• [Information supplied]:
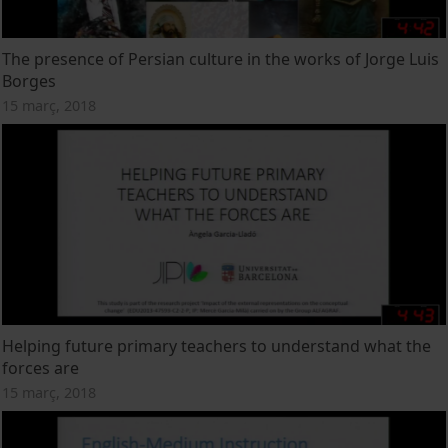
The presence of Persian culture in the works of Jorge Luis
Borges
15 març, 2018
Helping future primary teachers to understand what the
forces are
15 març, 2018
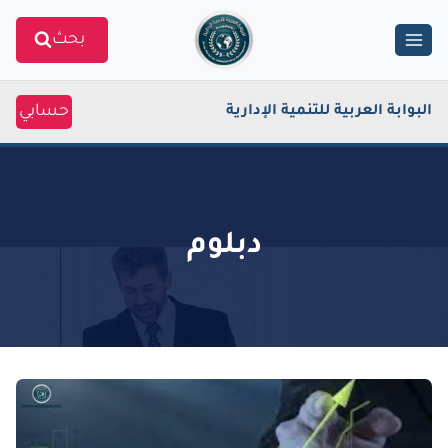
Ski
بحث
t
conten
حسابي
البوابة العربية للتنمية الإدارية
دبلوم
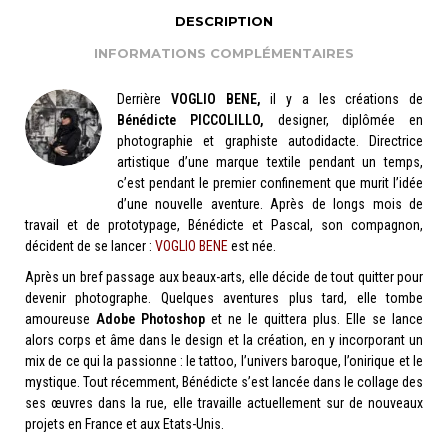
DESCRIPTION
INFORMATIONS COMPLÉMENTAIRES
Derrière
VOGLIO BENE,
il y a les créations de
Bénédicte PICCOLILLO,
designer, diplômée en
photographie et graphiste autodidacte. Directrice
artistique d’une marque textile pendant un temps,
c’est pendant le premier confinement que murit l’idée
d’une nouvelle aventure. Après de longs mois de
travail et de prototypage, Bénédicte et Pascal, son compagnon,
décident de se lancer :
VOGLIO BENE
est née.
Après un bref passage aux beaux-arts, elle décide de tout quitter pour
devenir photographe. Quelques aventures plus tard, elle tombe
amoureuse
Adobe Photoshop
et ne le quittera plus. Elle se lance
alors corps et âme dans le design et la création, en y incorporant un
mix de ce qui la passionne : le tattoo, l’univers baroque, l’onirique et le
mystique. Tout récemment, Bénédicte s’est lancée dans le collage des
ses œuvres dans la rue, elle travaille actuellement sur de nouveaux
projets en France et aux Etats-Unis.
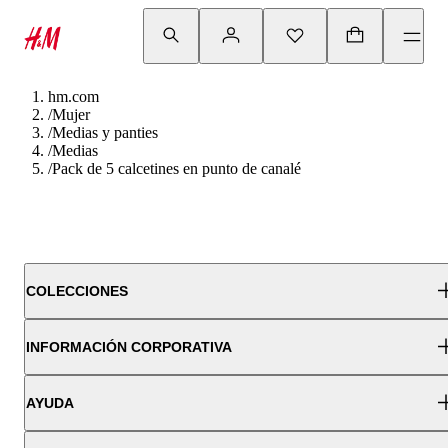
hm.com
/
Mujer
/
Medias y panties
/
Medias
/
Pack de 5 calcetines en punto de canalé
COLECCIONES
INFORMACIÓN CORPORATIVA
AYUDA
---
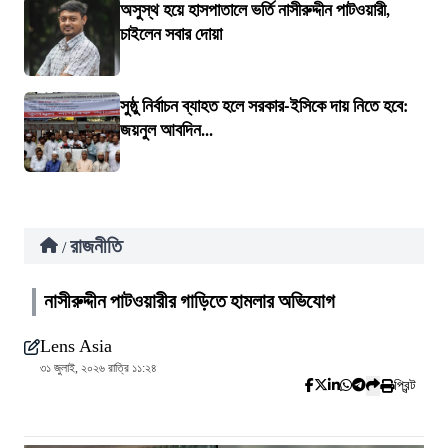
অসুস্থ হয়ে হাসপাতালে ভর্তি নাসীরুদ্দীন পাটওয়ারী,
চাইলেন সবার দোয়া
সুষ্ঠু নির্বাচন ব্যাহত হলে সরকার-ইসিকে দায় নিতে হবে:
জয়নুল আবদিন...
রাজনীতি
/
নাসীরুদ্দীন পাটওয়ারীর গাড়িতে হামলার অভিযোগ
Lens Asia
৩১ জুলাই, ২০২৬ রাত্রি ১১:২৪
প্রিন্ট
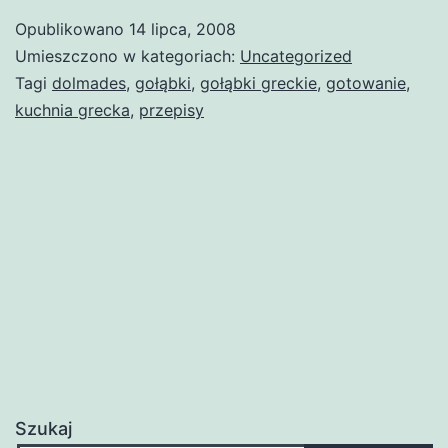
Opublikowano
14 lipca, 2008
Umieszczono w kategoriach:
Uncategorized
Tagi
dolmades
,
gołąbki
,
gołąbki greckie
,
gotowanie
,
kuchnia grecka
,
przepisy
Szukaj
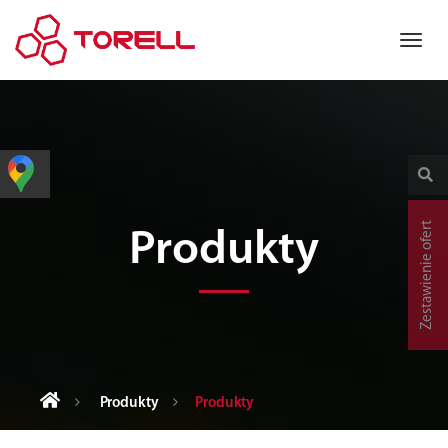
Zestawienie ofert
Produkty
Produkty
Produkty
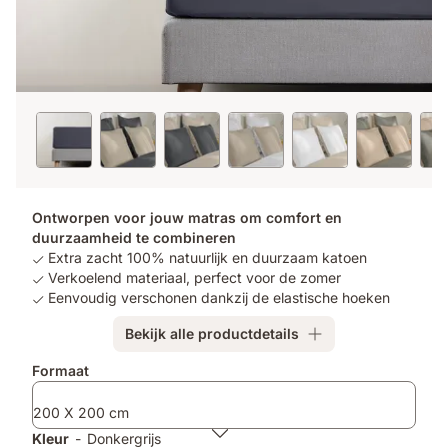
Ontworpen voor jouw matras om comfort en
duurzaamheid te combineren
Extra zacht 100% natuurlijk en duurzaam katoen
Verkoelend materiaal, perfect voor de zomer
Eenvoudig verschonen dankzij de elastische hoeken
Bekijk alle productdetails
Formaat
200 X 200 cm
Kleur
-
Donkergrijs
...
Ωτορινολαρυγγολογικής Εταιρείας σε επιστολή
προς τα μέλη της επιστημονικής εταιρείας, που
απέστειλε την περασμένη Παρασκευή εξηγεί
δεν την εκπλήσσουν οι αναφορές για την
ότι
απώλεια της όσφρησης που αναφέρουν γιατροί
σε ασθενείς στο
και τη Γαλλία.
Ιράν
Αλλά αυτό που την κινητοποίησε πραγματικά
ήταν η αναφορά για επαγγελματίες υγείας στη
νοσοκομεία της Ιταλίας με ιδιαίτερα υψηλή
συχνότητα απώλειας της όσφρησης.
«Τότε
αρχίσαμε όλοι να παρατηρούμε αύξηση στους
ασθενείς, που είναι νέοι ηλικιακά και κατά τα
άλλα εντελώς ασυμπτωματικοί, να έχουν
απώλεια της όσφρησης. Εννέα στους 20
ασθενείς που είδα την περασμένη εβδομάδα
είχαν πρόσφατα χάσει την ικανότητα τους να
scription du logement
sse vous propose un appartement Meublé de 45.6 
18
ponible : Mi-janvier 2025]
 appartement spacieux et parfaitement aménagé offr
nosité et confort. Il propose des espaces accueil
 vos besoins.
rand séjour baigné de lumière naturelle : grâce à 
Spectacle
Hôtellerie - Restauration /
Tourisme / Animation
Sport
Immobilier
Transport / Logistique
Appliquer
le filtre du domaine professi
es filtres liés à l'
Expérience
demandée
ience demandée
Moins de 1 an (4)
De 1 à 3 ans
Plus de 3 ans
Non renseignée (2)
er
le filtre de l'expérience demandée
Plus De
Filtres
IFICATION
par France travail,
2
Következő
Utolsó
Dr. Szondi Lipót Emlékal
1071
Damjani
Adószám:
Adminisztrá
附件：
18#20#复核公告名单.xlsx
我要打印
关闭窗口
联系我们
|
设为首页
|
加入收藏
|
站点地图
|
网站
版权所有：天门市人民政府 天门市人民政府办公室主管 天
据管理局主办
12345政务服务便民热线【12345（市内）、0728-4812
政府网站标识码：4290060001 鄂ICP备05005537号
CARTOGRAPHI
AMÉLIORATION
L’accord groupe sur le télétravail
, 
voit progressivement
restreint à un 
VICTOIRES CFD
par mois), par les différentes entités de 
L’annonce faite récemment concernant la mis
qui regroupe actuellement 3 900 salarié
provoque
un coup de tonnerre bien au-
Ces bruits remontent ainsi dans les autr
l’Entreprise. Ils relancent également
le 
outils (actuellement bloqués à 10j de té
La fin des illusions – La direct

• [Exercise goal]:
Given the data above, transcribe exactly the lines from the one containing "L’accord groupe sur le télétravail" down to the one containing "La fin des illusions – La direct", and no others.

• [Task result]:
L’accord groupe sur le télétravail
, 
voit progressivement
restreint à un 
VICTOIRES CFD
par mois), par les différentes entités de 
L’annonce faite récemment concernant la mis
qui regroupe actuellement 3 900 salarié
provoque
un coup de tonnerre bien au-
Ces bruits remontent ainsi dans les autr
l’Entreprise. Ils relancent également
le 
outils (actuellement bloqués à 10j de té
La fin des illusions – La direct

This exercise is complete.